Design/methodology/approach
The bibliometric analysis seeks to unravel trends and timelines for the emergence of the data economy, its conceptualization, scientific progression and thematic synergy that could predict the future of the field. A total of 591 data between 2008 and June 2021 were used in the analysis with the Biblioshiny app on the web interfaced and VOSviewer version 1.6.16 to analyze data from Web of Science and Scopus.
Findings
This study combined findable, accessible, interoperable and reusable (FAIR) data and data economy and contributed to the literature on big data, information discovery and delivery by shedding light on the conceptual, intellectual and social structure of data economy and demonstrating data relevance as a key strategic asset for companies and academia now and in the future.

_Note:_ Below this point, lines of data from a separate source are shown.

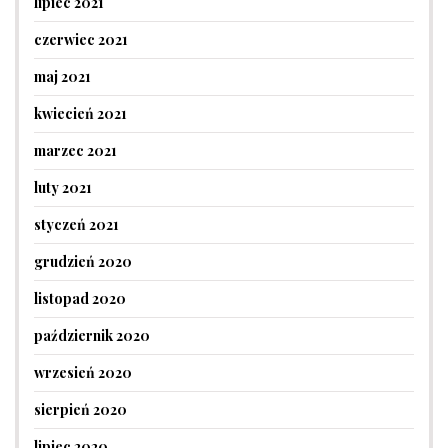
lipiec 2021
czerwiec 2021
maj 2021
kwiecień 2021
marzec 2021
luty 2021
styczeń 2021
grudzień 2020
listopad 2020
październik 2020
wrzesień 2020
sierpień 2020
lipiec 2020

Research limitations/implications
Findings from this study provide a steppingstone for researchers who may engage in further empirical and longitudinal studies by employing, for example, a quantitative and systematic review approach. In addition, future research could expand the scope of this study beyond FAIR data and data economy to examine aspects such as theories and show a plausible explanation of several phenomena in the emerging field.
Practical implications
The researchers can use the results of this study as a steppingstone for further empirical and longitudinal studies.
Originality/value
This study confirmed the relevance of data to society and revealed some gaps to be undertaken for the future.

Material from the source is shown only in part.